Les chaînes d’info américaines ont dû recourir au split-screen pour couvrir les carnages du week-end. Samedi matin, un jeune homme a ouvert le feu aux abords d’un hypermarché Walmart de la ville frontalière d’El Paso (Texas), tuant 20 personnes et blessant 26 autres. Le tireur présumé, un homme blanc de 21 ans armé d’un fusil d’assaut de type AK-47, selon des témoins et la vidéosurveillance, a été placé en garde à vue. Dans la nuit de samedi à dimanche, vers 1 heure du matin, 9 personnes ont été tuées et 27 blessées au cours d’une autre fusillade près d’un bar du centre de Dayton (Ohio). La sœur de l’assaillant, Connor Betts, un homme blanc de 24 ans, fait partie des victimes. Le tireur est mort des blessures par balles reçues lors des tirs de riposte des policiers, selon Matt Carper, responsable de la police locale. Le suspect a ouvert le feu dans la rue «avec une arme à canon long et de nombreuses munitions», a-t-il ajouté, précisant que la présence de plusieurs policiers dans le quartier avait permis de mettre fin très rapidement à cet «épisode de violence» - la fusillade a duré moins d’une minute. Si la police n’était pas intervenue si vite, «des centaines de personnesauraient pu mourir aujourd’hui» , s’est émue la maire de Dayton, Nan Whaley, lors d’une conférence de presse dimanche.

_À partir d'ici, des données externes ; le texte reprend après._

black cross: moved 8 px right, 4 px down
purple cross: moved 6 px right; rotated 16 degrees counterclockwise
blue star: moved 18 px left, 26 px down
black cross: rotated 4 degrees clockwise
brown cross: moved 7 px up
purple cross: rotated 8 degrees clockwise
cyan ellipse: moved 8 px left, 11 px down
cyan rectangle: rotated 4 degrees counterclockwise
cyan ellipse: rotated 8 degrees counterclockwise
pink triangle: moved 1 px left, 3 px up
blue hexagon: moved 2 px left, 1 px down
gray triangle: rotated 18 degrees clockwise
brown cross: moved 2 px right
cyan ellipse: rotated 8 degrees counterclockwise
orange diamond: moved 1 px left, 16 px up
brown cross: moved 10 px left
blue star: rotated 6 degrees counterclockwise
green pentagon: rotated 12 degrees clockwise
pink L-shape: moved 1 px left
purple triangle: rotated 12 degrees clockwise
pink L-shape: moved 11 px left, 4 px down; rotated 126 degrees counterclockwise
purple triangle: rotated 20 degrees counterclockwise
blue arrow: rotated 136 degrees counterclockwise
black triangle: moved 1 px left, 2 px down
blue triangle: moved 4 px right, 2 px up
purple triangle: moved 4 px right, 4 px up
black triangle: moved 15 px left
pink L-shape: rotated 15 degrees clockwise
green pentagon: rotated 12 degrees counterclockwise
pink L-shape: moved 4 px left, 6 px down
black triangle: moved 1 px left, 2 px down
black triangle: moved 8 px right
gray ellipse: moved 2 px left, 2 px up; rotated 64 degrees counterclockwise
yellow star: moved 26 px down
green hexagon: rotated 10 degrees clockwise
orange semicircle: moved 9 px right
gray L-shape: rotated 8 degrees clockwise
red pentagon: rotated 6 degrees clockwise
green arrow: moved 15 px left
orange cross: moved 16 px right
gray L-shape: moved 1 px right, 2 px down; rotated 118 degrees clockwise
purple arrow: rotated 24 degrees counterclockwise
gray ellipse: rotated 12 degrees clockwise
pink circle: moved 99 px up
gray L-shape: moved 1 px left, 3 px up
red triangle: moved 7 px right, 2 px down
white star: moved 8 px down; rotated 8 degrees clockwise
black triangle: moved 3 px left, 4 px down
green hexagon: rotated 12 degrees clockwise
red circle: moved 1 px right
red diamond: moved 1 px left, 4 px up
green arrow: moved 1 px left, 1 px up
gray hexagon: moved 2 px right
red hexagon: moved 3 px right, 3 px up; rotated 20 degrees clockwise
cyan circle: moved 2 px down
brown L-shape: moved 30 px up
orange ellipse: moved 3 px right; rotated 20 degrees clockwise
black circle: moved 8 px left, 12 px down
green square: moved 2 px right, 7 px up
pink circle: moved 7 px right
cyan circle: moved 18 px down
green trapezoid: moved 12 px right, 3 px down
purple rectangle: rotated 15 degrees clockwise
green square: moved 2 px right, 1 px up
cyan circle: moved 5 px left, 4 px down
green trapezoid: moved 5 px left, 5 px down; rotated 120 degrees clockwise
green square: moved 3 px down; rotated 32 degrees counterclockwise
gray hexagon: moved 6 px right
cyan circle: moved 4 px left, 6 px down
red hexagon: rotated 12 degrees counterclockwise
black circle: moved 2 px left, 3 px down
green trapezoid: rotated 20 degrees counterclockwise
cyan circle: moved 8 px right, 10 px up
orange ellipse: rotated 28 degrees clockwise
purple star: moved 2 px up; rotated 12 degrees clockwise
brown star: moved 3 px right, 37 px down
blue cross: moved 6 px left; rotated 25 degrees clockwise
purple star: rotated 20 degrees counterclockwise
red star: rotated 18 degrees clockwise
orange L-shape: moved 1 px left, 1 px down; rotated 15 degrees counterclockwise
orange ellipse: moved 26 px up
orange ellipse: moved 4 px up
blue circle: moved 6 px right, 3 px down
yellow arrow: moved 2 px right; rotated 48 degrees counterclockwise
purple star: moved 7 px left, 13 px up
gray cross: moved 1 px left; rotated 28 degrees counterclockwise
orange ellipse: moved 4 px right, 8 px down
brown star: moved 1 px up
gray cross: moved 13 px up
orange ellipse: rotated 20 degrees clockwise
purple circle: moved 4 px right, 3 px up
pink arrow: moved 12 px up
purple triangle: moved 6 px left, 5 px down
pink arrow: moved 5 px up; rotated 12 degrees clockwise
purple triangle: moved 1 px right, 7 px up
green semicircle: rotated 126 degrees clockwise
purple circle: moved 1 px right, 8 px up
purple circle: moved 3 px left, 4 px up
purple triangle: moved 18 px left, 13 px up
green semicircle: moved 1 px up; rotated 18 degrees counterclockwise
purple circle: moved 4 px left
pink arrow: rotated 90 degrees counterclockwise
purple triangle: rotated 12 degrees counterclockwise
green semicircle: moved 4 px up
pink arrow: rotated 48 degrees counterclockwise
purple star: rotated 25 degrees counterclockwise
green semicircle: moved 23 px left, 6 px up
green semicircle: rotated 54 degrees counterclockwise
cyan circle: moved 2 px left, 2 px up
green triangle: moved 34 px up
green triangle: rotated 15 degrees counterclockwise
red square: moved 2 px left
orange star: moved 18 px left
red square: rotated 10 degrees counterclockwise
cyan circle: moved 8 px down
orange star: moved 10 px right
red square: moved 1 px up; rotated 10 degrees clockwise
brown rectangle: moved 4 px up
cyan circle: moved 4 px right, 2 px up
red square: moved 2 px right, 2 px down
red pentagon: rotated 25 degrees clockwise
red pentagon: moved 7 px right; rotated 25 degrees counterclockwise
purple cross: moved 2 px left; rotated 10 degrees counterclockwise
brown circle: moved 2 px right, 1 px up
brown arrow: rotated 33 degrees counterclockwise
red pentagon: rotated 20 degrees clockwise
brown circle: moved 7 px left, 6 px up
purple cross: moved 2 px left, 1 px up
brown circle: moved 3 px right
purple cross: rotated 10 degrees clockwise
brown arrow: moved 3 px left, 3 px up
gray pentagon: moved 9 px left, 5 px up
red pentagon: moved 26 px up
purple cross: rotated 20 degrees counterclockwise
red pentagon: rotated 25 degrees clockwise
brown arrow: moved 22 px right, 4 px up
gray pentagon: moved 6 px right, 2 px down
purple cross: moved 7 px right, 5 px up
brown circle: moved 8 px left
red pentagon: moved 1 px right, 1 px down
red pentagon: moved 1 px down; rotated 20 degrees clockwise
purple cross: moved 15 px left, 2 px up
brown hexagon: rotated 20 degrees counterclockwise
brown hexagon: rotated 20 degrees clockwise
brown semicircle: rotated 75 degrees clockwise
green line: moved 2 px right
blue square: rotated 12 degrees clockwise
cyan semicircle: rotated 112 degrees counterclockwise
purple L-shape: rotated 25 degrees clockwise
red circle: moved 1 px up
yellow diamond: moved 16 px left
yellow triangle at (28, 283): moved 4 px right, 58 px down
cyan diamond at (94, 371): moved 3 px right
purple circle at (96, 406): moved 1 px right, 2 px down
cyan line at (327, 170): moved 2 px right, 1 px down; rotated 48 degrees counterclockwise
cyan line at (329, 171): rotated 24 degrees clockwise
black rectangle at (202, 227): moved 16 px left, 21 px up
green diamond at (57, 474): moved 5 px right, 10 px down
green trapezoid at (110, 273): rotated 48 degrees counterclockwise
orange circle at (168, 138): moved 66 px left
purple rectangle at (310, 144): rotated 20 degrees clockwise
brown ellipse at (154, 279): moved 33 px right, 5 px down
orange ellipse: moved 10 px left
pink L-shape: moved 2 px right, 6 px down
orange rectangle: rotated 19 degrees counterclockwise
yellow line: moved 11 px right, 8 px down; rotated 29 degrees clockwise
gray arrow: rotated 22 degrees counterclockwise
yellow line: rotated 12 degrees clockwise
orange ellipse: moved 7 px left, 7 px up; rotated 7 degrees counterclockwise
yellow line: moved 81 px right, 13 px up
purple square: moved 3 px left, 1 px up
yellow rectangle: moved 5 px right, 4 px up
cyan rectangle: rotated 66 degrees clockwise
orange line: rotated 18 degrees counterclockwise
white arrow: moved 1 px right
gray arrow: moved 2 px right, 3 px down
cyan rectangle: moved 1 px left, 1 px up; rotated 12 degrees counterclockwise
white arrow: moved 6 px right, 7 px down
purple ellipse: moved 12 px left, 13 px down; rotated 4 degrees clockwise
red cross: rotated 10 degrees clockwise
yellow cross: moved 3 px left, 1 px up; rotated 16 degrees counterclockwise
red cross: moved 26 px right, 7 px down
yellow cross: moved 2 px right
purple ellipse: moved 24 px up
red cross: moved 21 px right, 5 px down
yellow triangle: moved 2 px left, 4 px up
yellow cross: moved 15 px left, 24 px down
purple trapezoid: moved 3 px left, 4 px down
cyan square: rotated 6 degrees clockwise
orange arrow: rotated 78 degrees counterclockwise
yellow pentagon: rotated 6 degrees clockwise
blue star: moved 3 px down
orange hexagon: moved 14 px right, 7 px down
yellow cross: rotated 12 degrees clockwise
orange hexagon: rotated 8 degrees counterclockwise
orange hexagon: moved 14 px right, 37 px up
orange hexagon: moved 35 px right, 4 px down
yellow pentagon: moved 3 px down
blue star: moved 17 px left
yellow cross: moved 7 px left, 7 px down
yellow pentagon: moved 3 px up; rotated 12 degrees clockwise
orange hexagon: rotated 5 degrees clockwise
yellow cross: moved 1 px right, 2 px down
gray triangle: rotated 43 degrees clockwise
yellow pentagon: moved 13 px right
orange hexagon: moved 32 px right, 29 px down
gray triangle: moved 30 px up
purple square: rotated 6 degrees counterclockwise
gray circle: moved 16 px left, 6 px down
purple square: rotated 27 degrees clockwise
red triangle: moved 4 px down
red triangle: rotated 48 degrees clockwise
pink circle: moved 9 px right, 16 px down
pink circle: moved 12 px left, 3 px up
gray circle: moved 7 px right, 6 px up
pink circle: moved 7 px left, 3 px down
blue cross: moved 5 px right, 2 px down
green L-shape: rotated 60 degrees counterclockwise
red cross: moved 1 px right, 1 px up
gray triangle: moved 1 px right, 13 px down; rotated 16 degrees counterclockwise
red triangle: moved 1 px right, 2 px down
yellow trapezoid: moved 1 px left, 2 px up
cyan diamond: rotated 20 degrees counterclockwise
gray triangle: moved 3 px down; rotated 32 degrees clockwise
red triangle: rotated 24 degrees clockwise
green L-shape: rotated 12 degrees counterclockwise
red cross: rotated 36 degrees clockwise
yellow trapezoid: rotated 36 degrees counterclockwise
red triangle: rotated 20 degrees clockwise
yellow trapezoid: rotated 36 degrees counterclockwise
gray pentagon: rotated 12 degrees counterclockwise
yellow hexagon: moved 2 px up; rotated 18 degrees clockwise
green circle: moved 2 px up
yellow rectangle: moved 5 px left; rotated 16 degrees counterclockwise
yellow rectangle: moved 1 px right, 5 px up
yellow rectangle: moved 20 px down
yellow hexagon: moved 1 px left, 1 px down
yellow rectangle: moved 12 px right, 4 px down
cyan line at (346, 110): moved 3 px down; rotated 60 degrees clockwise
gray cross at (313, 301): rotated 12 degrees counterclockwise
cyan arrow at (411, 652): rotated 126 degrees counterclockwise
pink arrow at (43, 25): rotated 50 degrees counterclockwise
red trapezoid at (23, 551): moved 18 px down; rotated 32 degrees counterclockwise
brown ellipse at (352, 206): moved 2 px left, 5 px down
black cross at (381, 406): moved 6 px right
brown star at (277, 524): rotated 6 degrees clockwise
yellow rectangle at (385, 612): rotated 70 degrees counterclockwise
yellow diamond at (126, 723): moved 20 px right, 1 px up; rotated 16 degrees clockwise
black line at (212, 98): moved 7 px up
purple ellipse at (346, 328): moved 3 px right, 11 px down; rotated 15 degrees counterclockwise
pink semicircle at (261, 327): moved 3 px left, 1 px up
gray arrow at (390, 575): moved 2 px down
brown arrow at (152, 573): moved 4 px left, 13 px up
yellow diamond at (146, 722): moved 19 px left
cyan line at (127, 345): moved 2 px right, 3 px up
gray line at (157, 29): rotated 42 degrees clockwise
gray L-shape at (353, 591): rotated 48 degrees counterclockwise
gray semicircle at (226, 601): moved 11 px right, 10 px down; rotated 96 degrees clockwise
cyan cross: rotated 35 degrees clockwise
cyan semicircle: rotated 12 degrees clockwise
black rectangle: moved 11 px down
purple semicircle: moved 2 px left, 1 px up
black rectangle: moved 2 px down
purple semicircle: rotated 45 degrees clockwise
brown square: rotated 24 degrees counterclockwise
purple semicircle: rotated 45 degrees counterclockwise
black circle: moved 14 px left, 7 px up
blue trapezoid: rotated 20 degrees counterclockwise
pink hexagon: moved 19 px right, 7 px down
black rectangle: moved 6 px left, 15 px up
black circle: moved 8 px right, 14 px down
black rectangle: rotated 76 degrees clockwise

Selon la base de données de la Northeastern University, il s’agit des 21e et 22tueries de masse (quatre morts ou plus, selon la définition choisie dans ce cas) de 2019 aux Etats-Unis. Totalisant 125 morts dans ce type d’événements depuis le début de l’année. Si le FBI et les policiers de Dayton tentent, à cette heure, de «déterminer les motivations» du tireur, selon Matt Carper, une piste semblait se dessiner dans le cas d’El Paso. Trois Mexicains font partie des victimes venues faire leurs courses à Walmart, une grande surface prisée de la communauté hispanique, à quelques jours de la rentrée des classes. La police soupçonne un crime à caractère raciste, et enquête sur un possible motif «haineux» (qui concerne aux Etats-Unis les attaques motivées par l’origine, la religion, ou l’orientation sexuelle des victimes) du jeune homme placé en garde à vue.

Manifeste suprémaciste

 

Originaire de la banlieue de Dallas, identifié par la police comme se nommant Patrick Crusius, il a conduit près de dix heures pour se rendre à El Paso, ville frontalière de 680 000 habitants face à la métropole mexicaine de Ciudad Juárez, et dont la population est à 83% hispanique. Les enquêteurs cherchent notamment à déterminer si le tireur est l’auteur d’un manifeste de quatre pages circulant sur internet, posté sur le forum 8Chan quelques minutes avant l’attaque. Le texte, non signé et intitulé The Inconvenient Truth (une vérité qui dérange), annonce une attaque imminente «en réponse à l’invasion hispanique du Texas», et détaille un projet de séparation des territoires américains selon des critères raciaux. «Si on peut se débarrasser d’assez de gens, alors nos modes de vie pourront être plus durables», affirme le texte. Il fait également référence à la tuerie perpétrée mi-mars par un suprémaciste blanc dans des mosquées de Christchurch en Nouvelle-Zélande (51 morts). Le tireur avait lui-même publié en ligne un manifeste en faveur de la suprématie blanche et citant la théorie complotiste et xénophobe du «grand remplacement», selon laquelle il existerait une substitution délibérée et organisée dans le monde occidental des populations blanches par des immigrés de couleur. «Je soutiens le tireur de Christchurch et son manifeste», est-il écrit dans le texte publié samedi. Le document accuse également les politiques des partis démocrates et républicains de «laisser pourrir le pays de l’intérieur». Selon lui, «l’importante population hispanique au Texas va faire de l’Etat un bastion démocrate».

Rhétorique antimigrants

Il fulmine également contre l’automatisation du travail et affirme que les immigrés prennent des emplois aux «natifs» des Etats-Unis. «Mes opinions sur l’automatisation, l’immigration, et tout le reste précèdent Trump et sa campagne présidentielle», insiste le document. Cette attaque d’El Paso intervient alors que la question de l’immigration et la crise à la frontière entre les Etats-Unis et le Mexique divisent profondément la société américaine depuis des mois. Un clivage savamment entretenu par le président Donald Trump, qui a fait de la rhétorique antimigrants le refrain de sa campagne 2016, celle pour les midterms de novembre dernier et pour sa réélection en 2020.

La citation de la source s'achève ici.